How 2LDK came about is, you have director Yukihiko Tsutsumi sitting down with Ryuhei Kitamura sometime in 2002. And these guys, they like film, they certainly like each other. So the idea comes up maybe they should work together. Tsutsumi tells the story over and over, how neither of them are drinkers, how the restaurant they chose was perfect for their decision. While the world got sloshed, they set the rules for the Duel Project:
– 60 minutes long, 2 films, no R-18 rating.
– One set each. No one is allowed to leave.
– Two actors, both male, or both female.
– Both films must operate on the same budget.
– Both films must contain ‘mysterious’ similarities.
– Whoever attracts the least amount of business loses.
– Whoever attracts a higher TV audience wins a special award.
– Any director who makes a profit may receive a bonus.
– No complaints if we just do one movie together.
The result is a lovely mess. Kitamura went off to create Aragami, a blazing long old-school swordfight of a film. As for Tsutsumi, well – both directors agree he got the better end of the deal. The premise: two young model-actresses (Lana and Nozomi, played by Maho Nonami and Eiko Koike), both working for the same talent agency, come to lethal blows one terrible night over an upcoming role. The battleground: a “two-bedroom one-living dining kitchen” in central Tokyo. It’s a rather up-scale place; we learn quickly that the girls are guests, that the owner is away on some business or another. There is a “half-character” parrot overseeing the atrium. There are swords and sharp corners all about. There are eggs and chainsaws and fountains and electrical hazards. You can imagine.

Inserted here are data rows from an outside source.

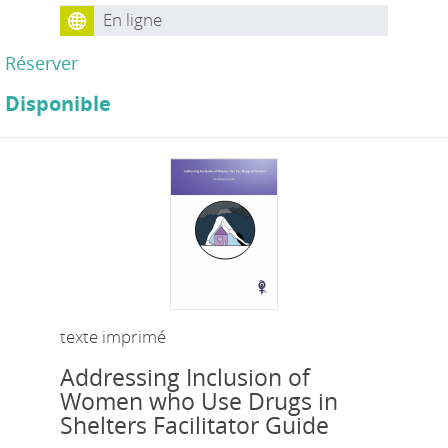
En ligne
Réserver
Disponible
texte imprimé
Addressing Inclusion of
Women who Use Drugs in
Shelters Facilitator Guide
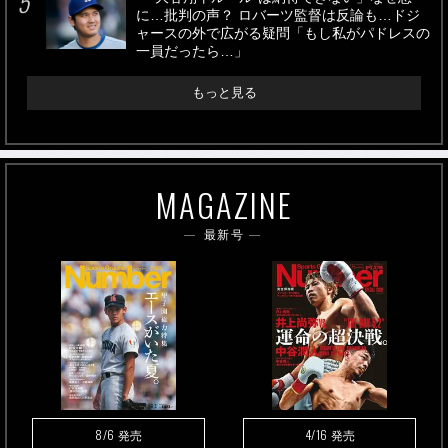
に…批判の声？ ロバーツ監督は反論も…ドジ
ャースの外で広がる疑問「もし私がパドレスの
一員だったら…」
もっと見る
MAGAZINE
最新号
8/6
4/16
発売
発売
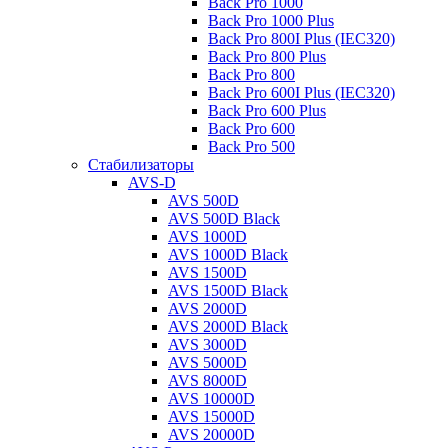
Back Pro 1000
Back Pro 1000 Plus
Back Pro 800I Plus (IEC320)
Back Pro 800 Plus
Back Pro 800
Back Pro 600I Plus (IEC320)
Back Pro 600 Plus
Back Pro 600
Back Pro 500
Стабилизаторы
AVS-D
AVS 500D
AVS 500D Black
AVS 1000D
AVS 1000D Black
AVS 1500D
AVS 1500D Black
AVS 2000D
AVS 2000D Black
AVS 3000D
AVS 5000D
AVS 8000D
AVS 10000D
AVS 15000D
AVS 20000D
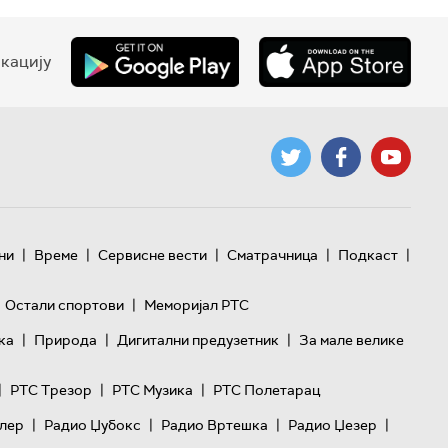
кацију
|
|
|
|
|
ни
Време
Сервисне вести
Сматрачница
Подкаст
|
Остали спортови
Меморијал РТС
|
|
|
ка
Природа
Дигитални предузетник
За мале велике
|
|
|
РТС Трезор
РТС Музика
РТС Полетарац
|
|
|
|
лер
Радио Џубокс
Радио Вртешка
Радио Џезер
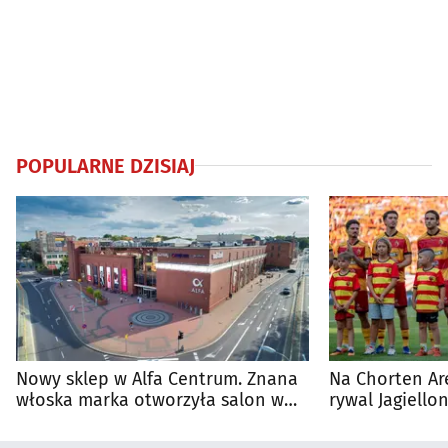
POPULARNE DZISIAJ
Nowy sklep w Alfa Centrum. Znana
Na Chorten Ar
włoska marka otworzyła salon w
rywal Jagiellon
Białymstoku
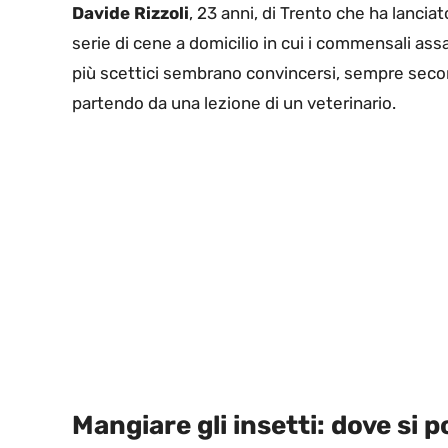
Davide
Rizzoli
, 23 anni, di Trento che ha lancia
serie di cene a domicilio in cui i commensali ass
più scettici sembrano convincersi, sempre secon
partendo da una lezione di un veterinario.
Mangiare gli insetti: dove si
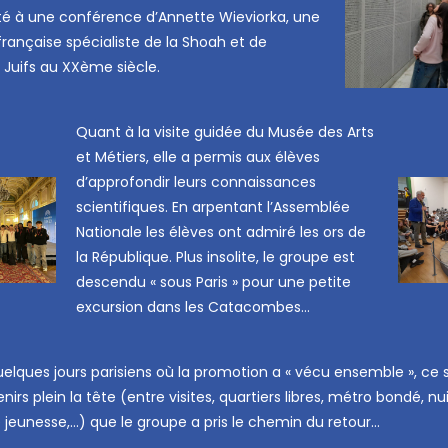
sté à une conférence d’Annette Wieviorka, une
française spécialiste de la Shoah et de
es Juifs au XXème siècle.
Quant à la visite guidée du Musée des Arts
et Métiers, elle a permis aux élèves
d’approfondir leurs connaissances
scientifiques. En arpentant l’Assemblée
Nationale les élèves ont admiré les ors de
la République. Plus insolite, le groupe est
descendu « sous Paris » pour une petite
excursion dans les Catacombes…
elques jours parisiens où la promotion a « vécu ensemble », ce
nirs plein la tête (entre visites, quartiers libres, métro bondé, nu
 jeunesse,…) que le groupe a pris le chemin du retour…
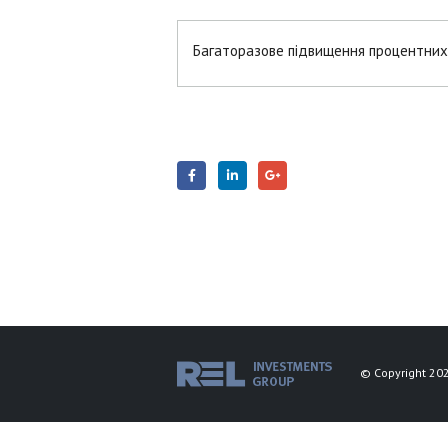
Багаторазове підвищення процентних 
© Copyright 202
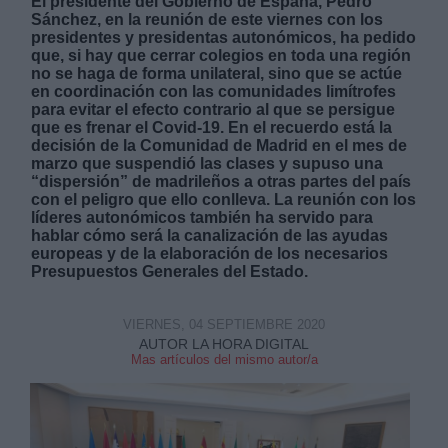
El presidente del Gobierno de España, Pedro
Sánchez, en la reunión de este viernes con los
presidentes y presidentas autonómicos, ha pedido
que, si hay que cerrar colegios en toda una región
no se haga de forma unilateral, sino que se actúe
en coordinación con las comunidades limítrofes
para evitar el efecto contrario al que se persigue
que es frenar el Covid-19. En el recuerdo está la
Derechos:
decisión de la Comunidad de Madrid en el mes de
marzo que suspendió las clases y supuso una
“dispersión” de madrileños a otras partes del país
link
con el peligro que ello conlleva. La reunión con los
Información adicional
líderes autonómicos también ha servido para
link
hablar cómo será la canalización de las ayudas
europeas y de la elaboración de los necesarios
Presupuestos Generales del Estado.
VIERNES, 04 SEPTIEMBRE 2020
AUTOR LA HORA DIGITAL
Mas artículos del mismo autor/a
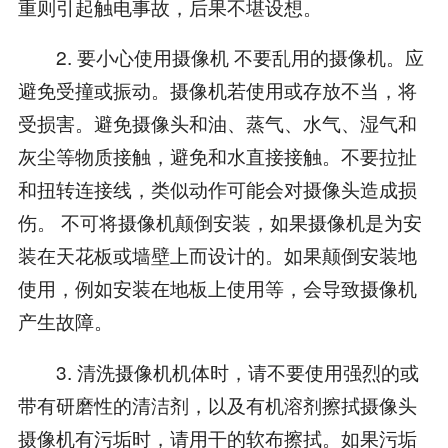
重则引起触电事故，后果不堪设想。
2. 要小心使用摄像机 不要乱用的摄像机。应
避免受撞或振动。摄像机若使用或存放不当，将
受损害。避免摄像头和油、蒸气、水气、湿气和
灰尘等物质接触，避免和水直接接触。不要拉扯
和扭转连接线，类似动作可能会对摄像头造成损
伤。 不可将摄像机颠倒安装，如果摄像机是为安
装在天花板或墙壁上而设计的。如果颠倒安装地
使用，例如安装在地板上使用等，会导致摄像机
产生故障。
3. 清洗摄像机机体时，请不要使用强烈的或
带有研磨性的清洁剂，以及有机溶剂擦拭摄像头
摄像机有污垢时，请用干的软布擦拭。如果污垢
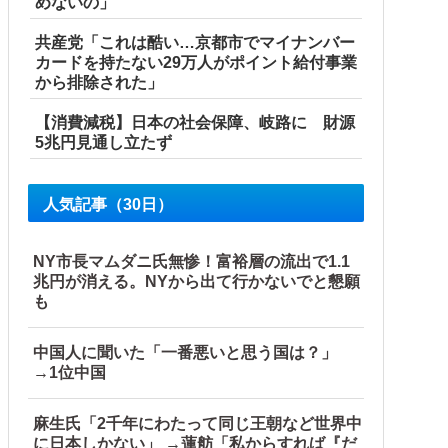
めないの」
共産党「これは酷い…京都市でマイナンバー
カードを持たない29万人がポイント給付事業
から排除された」
【消費減税】日本の社会保障、岐路に 財源
5兆円見通し立たず
人気記事（30日）
NY市長マムダニ氏無惨！富裕層の流出で1.1
兆円が消える。NYから出て行かないでと懇願
も
中国人に聞いた「一番悪いと思う国は？」
→1位中国
麻生氏「2千年にわたって同じ王朝など世界中
に日本しかない」 →蓮舫「私からすれば『だ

Watching these girls brawl is far more fun than it ought to be. This is a movie you can’t help but tell your friends about, even if you don’t find much in the story. For enthusiasts, it’s easy to recommend: the way you watch, say, Suicide Circle for its moments, you watch 2LDK for the duration. Entertaining and digestible, it’s short enough – and surprisingly cute enough – to merit repeat viewings, in mixed company, even in the same night. And it’s likely to hold attention.
But does all this make the movie good? Well… it depends. How much you value any portion of 2LDK may bank on how much you know, or care to know, about its origin. To me, 2LDK needs the backstory to be what it is. To some, take away the ladder and what you’ve got is really not a lot apart from so much obvious dialogue and popcorn violence. TLA Releasing seems to have understood this in putting the DVD together. If you find that at 70 minutes the movie doesn’t qualify, then the hour-plus of featurettes and interviews are very welcome, and perhaps a little bit necessary. It certainly helps the purchase. It also results in a good deal more insight and background than I’ve been able to include here.
And then: 2LDK is alone in distribution (in North America), while an Aragami/2LDK box set has been available in Japan since January. Who made this decision? Tsutsumi’s half certainly isn’t lost without its pair, but especially under the Dual Project heading, it look a bit lonely, if not silly, on the shelf. What makes it so acceptable is knowing that “silly” is the heart of the thing.